La clase trabajadora salvó la democracia boliviana

Después de que la ultraderecha boliviana diera un golpe de Estado en 2019, un movimiento de masas restauró el gobierno socialista del país, prueba de que no son las élites las que protegen la democracia, sino los trabajadores organizados.

Mientras los gobiernos de izquierda mantengan el poder en buena parte de América Latina, las fuerzas sociales de la ultraderecha seguirán siendo una amenaza. En Bolivia, poderosos movimientos sociales indígenas de izquierda han logrado contener a la derecha insurgente desde el devastador golpe de Estado de 2019. Pero una creciente crisis política para el Estado plurinacional pone de relieve la urgente necesidad de reforzar la unidad frente a una derecha cada vez más poderosa.

El golpe de 2019 fue un ataque catastrófico a la democracia boliviana. Supuso el rápido ascenso de los conservadores ultraderechistas de la ciudad llanera de Santa Cruz —eje del antagonismo de la clase regional al entonces presidente Evo Morales y su partido, el Movimiento al Socialismo (MAS)—, dirigidos por el empresario Luis Fernando Camacho, líder del grupo empresarial Comité Cívico Pro-Santa Cruz y antiguo dirigente del grupo juvenil nazi Unión Juvenil Cruceñista (UJC).

El golpe se desencadenó cuando manifestantes de clase media salieron a las calles para disputar la victoria de Evo en las elecciones de ese año.
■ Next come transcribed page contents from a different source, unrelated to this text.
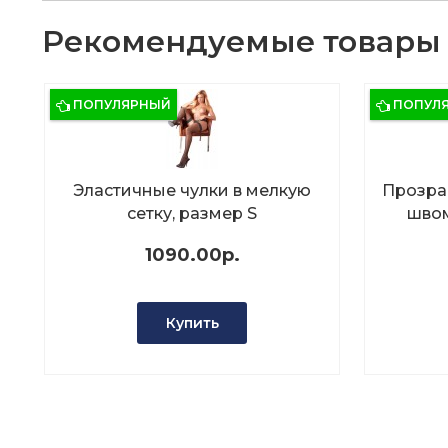
Рекомендуемые товары
ПОПУЛЯРНЫЙ
ПОПУЛ
Эластичные чулки в мелкую
Прозра
сетку, размер S
швом
1090.00р.
Купить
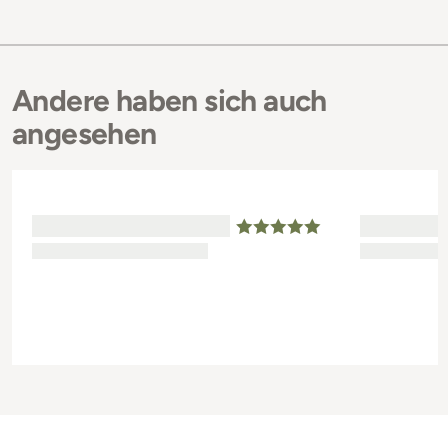
Andere haben sich auch
angesehen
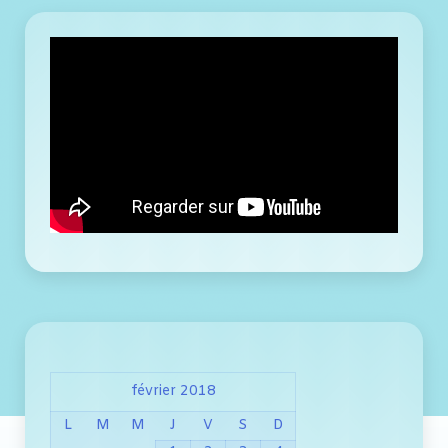
février 2018
L
M
M
J
V
S
D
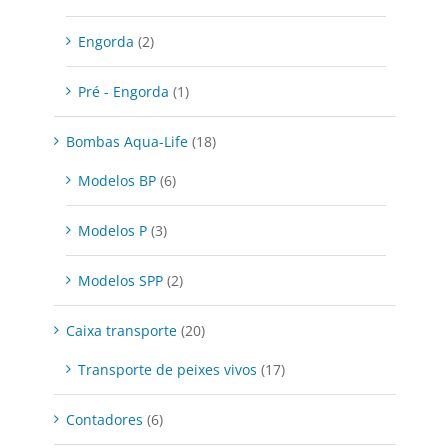
Engorda
(2)
Pré - Engorda
(1)
Bombas Aqua-Life
(18)
Modelos BP
(6)
Modelos P
(3)
Modelos SPP
(2)
Caixa transporte
(20)
Transporte de peixes vivos
(17)
Contadores
(6)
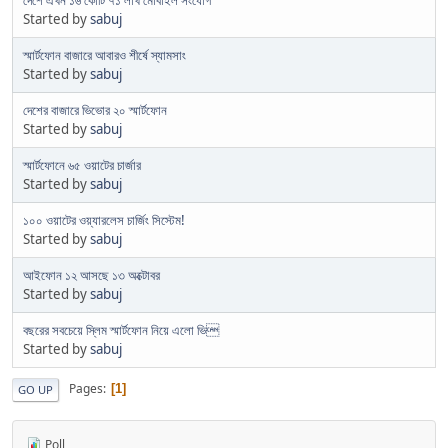
Started by
sabuj
স্মার্টফোন বাজারে আবারও শীর্ষে স্যামসাং
Started by
sabuj
দেশের বাজারে ভিভোর ২০ স্মার্টফোন
Started by
sabuj
স্মার্টফোনে ৬৫ ওয়াটের চার্জার
Started by
sabuj
১০০ ওয়াটের ওয়্যারলেস চার্জিং সিস্টেম!
Started by
sabuj
আইফোন ১২ আসছে ১৩ অক্টোবর
Started by
sabuj
বছরের সবচেয়ে স্লিম স্মার্টফোন নিয়ে এলো ভি
Started by
sabuj
Pages
1
GO UP
Poll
Cuando las protestas se intensificaron, el jefe de las Fuerzas Armadas «sugirió» la dimisión de Morales, obligándolo a exiliarse en México.

En el vacío de poder resultante, la derechista evangélica Jeanine Áñez se hizo con la presidencia y, ante la resistencia de los movimientos sociales, presidió dos asesinatos masivos: el de nueve manifestantes en Sacaba, Cochabamba, y el de diez manifestantes que bloqueaban la planta de gas de Senkata, en El Alto, asesinados a tiros por un Ejército exento de responsabilidad penal gracias a un repentino decreto presidencial.
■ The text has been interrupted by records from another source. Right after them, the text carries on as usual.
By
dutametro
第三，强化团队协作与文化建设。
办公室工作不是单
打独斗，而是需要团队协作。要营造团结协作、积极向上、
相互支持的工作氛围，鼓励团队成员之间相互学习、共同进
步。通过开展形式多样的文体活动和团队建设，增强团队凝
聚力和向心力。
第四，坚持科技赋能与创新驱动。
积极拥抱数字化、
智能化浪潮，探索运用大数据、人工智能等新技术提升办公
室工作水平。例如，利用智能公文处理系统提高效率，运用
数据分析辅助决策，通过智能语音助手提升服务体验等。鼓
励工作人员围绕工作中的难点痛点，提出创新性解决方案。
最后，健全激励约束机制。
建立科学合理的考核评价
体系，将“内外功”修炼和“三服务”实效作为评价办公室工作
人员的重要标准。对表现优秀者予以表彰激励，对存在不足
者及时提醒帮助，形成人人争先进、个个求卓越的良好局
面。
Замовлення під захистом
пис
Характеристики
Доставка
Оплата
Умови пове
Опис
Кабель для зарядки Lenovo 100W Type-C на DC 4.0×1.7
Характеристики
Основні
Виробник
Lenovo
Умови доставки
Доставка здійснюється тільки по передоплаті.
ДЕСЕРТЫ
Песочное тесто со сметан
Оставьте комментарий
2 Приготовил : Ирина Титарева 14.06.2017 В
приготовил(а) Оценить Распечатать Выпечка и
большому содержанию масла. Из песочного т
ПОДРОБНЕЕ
Áñez restableció rápidamente lazos diplomáticos con Estados Unidos e Israel, con los que Morales había mantenido tensas relaciones. Exhibiendo en sus manos una Biblia gigante, Áñez declaró que la Biblia había «vuelto al gobierno», mientras desfilaba por la sede gubernamental. Los soldados fueron filmados quemando la bandera wiphala, lo que significó un nuevo giro contra las políticas descolonizadoras del Estado. Se desencadenó una frenética represión contra la izquierda, y el gobierno golpista dictó órdenes de detención contra periodistas y políticos simpatizantes del MAS.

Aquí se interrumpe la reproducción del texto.